4.13 In vivo MPO, GSH, and SOD activity assay
For testing the ability of BO/OMV-lipo@LU to alleviate intestinal oxidative stress, the colon tissue homogenate of mice was prepared for MPO, SOD, and GSH activity analysis. According to the manufacturer’s instructions, the activity of MPO, SOD, and GSH was tested using an MPO activity assay kit, a SOD activity assay kit, and a GSH assay kit, respectively.

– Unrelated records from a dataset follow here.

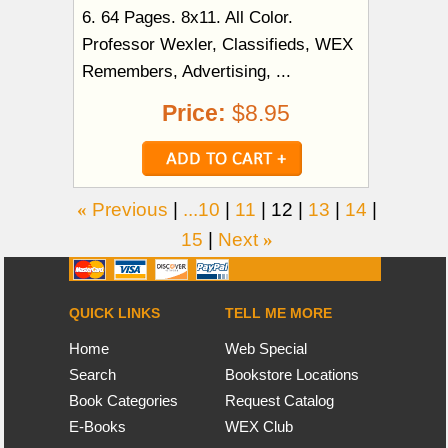
6. 64 Pages. 8x11. All Color.
Professor Wexler, Classifieds, WEX
Remembers, Advertising, ...
Price:
$8.95
«
Previous
|
...10
|
11
|
12
|
13
|
14
|
15
|
Next
»
QUICK LINKS
TELL ME MORE
Home
Web Special
Search
Bookstore Locations
Book Categories
Request Catalog
E-Books
WEX Club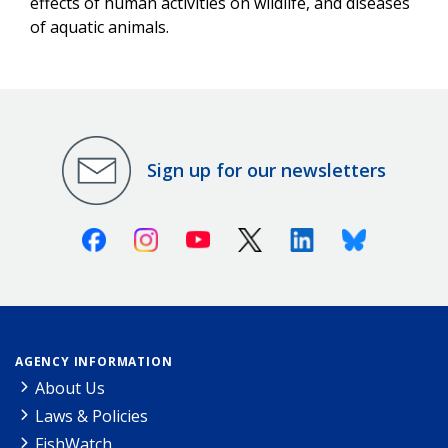
effects of human activities on wildlife, and diseases
of aquatic animals.
Sign up for our newsletters
Facebook
Instagram
Youtube
X (Twitter)
Linkedin
Bluesky
AGENCY INFORMATION
About Us
Laws & Policies
FishWatch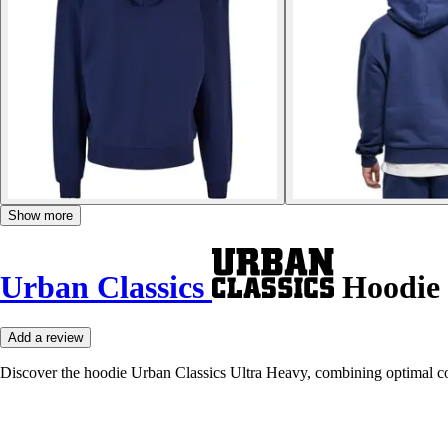
Show more
Urban Classics
Hoodie 
Add a review
Discover the hoodie Urban Classics Ultra Heavy, combining optimal co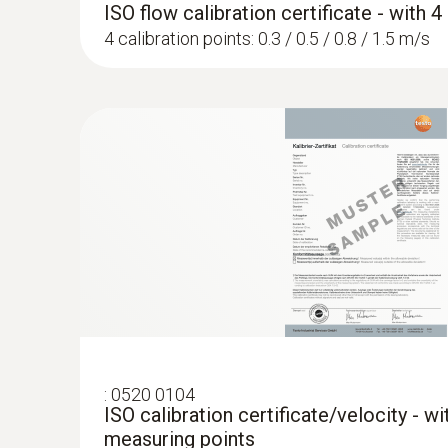
ISO flow calibration certificate - with 
4 calibration points: 0.3 / 0.5 / 0.8 / 1.5 m/s
:
0520 0104
ISO calibration certificate/velocity - w
measuring points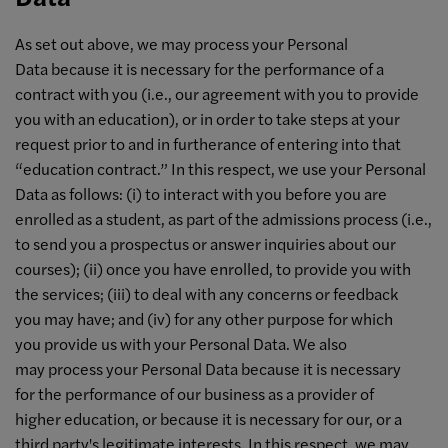
As set out above, we may process your Personal
Data because it is necessary for the performance of a
contract with you (i.e., our agreement with you to provide
you with an education), or in order to take steps at your
request prior to and in furtherance of entering into that
“education contract.” In this respect, we use your Personal
Data as follows: (i) to interact with you before you are
enrolled as a student, as part of the admissions process (i.e.,
to send you a prospectus or answer inquiries about our
courses); (ii) once you have enrolled, to provide you with
the services; (iii) to deal with any concerns or feedback
you may have; and (iv) for any other purpose for which
you provide us with your Personal Data. We also
may process your Personal Data because it is necessary
for the performance of our business as a provider of
higher education, or because it is necessary for our, or a
third party's legitimate interests. In this respect, we may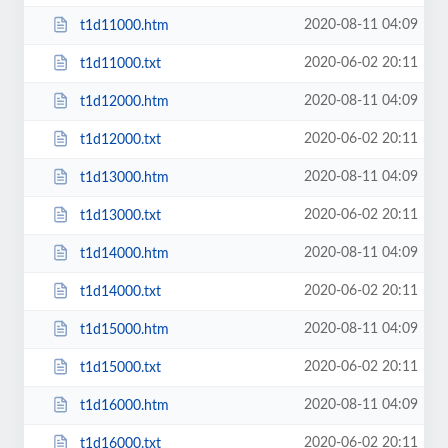
2020-08-11 04:09
t1d11000.htm
2020-06-02 20:11
t1d11000.txt
2020-08-11 04:09
t1d12000.htm
2020-06-02 20:11
t1d12000.txt
2020-08-11 04:09
t1d13000.htm
2020-06-02 20:11
t1d13000.txt
2020-08-11 04:09
t1d14000.htm
2020-06-02 20:11
t1d14000.txt
2020-08-11 04:09
t1d15000.htm
2020-06-02 20:11
t1d15000.txt
2020-08-11 04:09
t1d16000.htm
2020-06-02 20:11
t1d16000.txt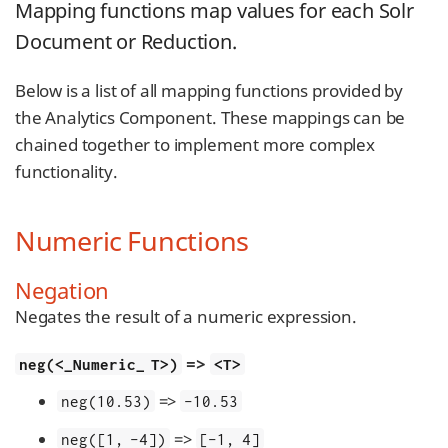
Mapping functions map values for each Solr
Document or Reduction.
Below is a list of all mapping functions provided by
the Analytics Component. These mappings can be
chained together to implement more complex
functionality.
Numeric Functions
Negation
Negates the result of a numeric expression.
=>
neg(<_Numeric_ T>)
<T>
=>
neg(10.53)
-10.53
=>
neg([1, -4])
[-1, 4]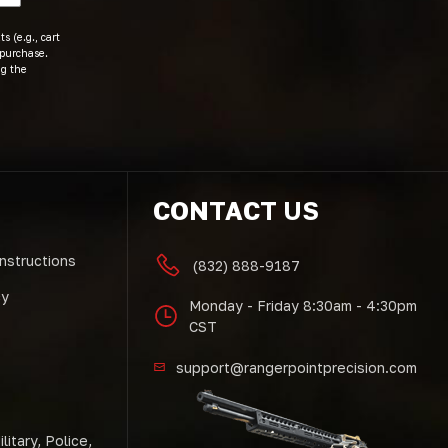
s (e.g., cart
 purchase.
ng the
CONTACT US
Instructions
(832) 888-9187
cy
Monday - Friday 8:30am - 4:30pm
CST
support@rangerpointprecision.com
litary, Police,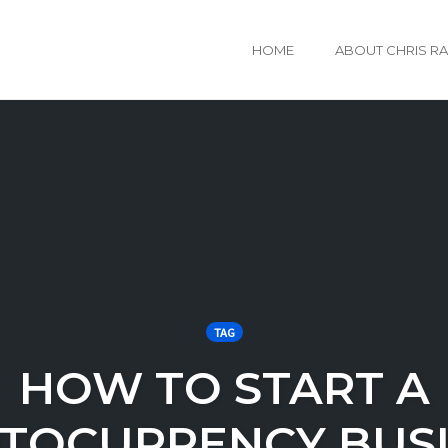
HOME
ABOUT CHRIS R
TAG
HOW TO START A
TOCURRENCY BUS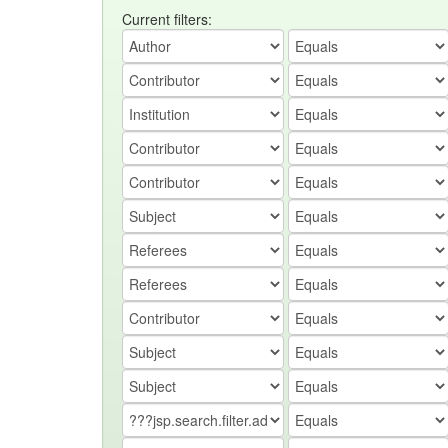
Current filters: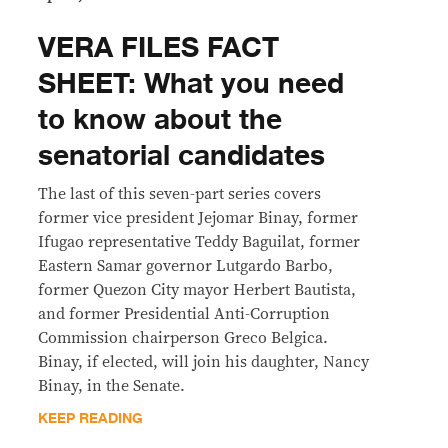
VERA FILES FACT
SHEET: What you need
to know about the
senatorial candidates
The last of this seven-part series covers
former vice president Jejomar Binay, former
Ifugao representative Teddy Baguilat, former
Eastern Samar governor Lutgardo Barbo,
former Quezon City mayor Herbert Bautista,
and former Presidential Anti-Corruption
Commission chairperson Greco Belgica.
Binay, if elected, will join his daughter, Nancy
Binay, in the Senate.
KEEP READING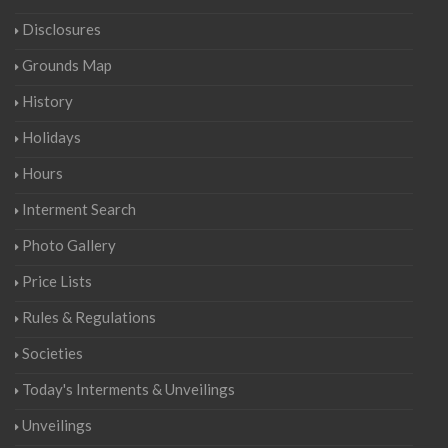
Disclosures
Grounds Map
History
Holidays
Hours
Interment Search
Photo Gallery
Price Lists
Rules & Regulations
Societies
Today's Interments & Unveilings
Unveilings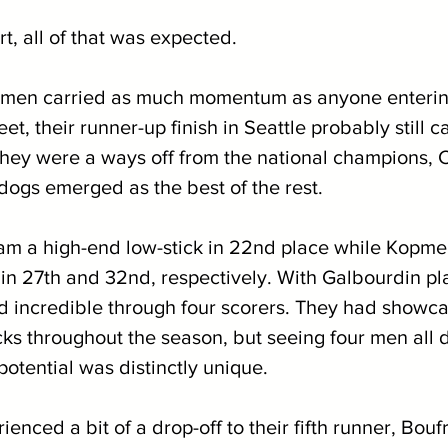
rt, all of that was expected.
 men carried as much momentum as anyone entering
et, their runner-up finish in Seattle probably still 
They were a ways off from the national champions, 
dogs emerged as the best of the rest. 
eam a high-end low-stick in 22nd place while Kopm
 in 27th and 32nd, respectively. With Galbourdin pla
d incredible through four scorers. They had showca
icks throughout the season, but seeing four men all d
potential was distinctly unique. 
enced a bit of a drop-off to their fifth runner, Boufr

4.14 In vivo immunofluorescence imaging of ZO-1 and occludin
The immunofluorescence staining method was employed to detect the expression of tight junction proteins (ZO-1 and occludin) in the colon epithelium. Specifically, the paraffin sections of colon tissue were prepared for multiplex immunofluorescence staining based on the method of tyramide signal amplification (TSA). The sections were dewaxed and placed in EDTA alkaline buffer for antigen repair, followed by 3% H2O2 to block endogenous peroxidase. Then, the tissue sections were blocked using blocking buffer to avoid nonspecific binding and stained with anti-ZO-1 rat monoclonal antibodies (1:50), followed by HRP-labeled goat anti-rat IgG (1:200) and TSA buffer containing the TYR-570Plus red dye. Next, the antibodies were eluted in the citrate antigen repair buffer (pH 6.0). The sections were subsequently reblocked and restained with anti-occludin rabbit monoclonal antibodies (1:200), HRP-labeled goat anti-rabbit IgG, and TSA buffer containing the TYR-520Plus green dye. Nuclei were counter-stained with DAPI. Immunofluorescence images were acquired by confocal laser-scanning microscopy.
4.15 In vivo safety test
Once mice were sacrificed, the main organs (including heart, liver, spleen, lung, and kidney) were separated and weighed to calculate the organ index using the following formula:
$$\:\text{O}\text{r}\text{g}\text{a}\text{n}\:\text{i}\text{n}\text{d}\text{e}\text{x}\:\left(\text{%}\right)=\text{O}\text{r}\text{g}\text{a}\text{n}\:\text{w}\text{e}\text{i}\text{g}\text{h}\text{t}/\text{b}\text{o}\text{d}\text{y}\:\text{w}\text{e}\text{i}\text{g}\text{h}\text{t}\:\text{o}\text{f}\:\text{m}\text{i}\text{c}\text{e}\times\:100\text{\%}$$
3
Then, these organs were fixed in 4% paraformaldehyde and embedded in paraffin. The tissues were sliced, stained with H&E, and observed under a microscope for histological assessments.
4.16 Statistical analysis
All data were expressed as Mean ± SD. Statistical analysis was performed using GraphPad Prism software (Version 9.0). The two-tailed T-test and one-way ANOVA were applied to statistically analyze all data. The data were collected from at least three independent measurements. Statistical significance was defined as *P < 0.05, **P < 0.01, ***P < 0.001, and ****P < 0.0001. ns indicated that there is no significant difference.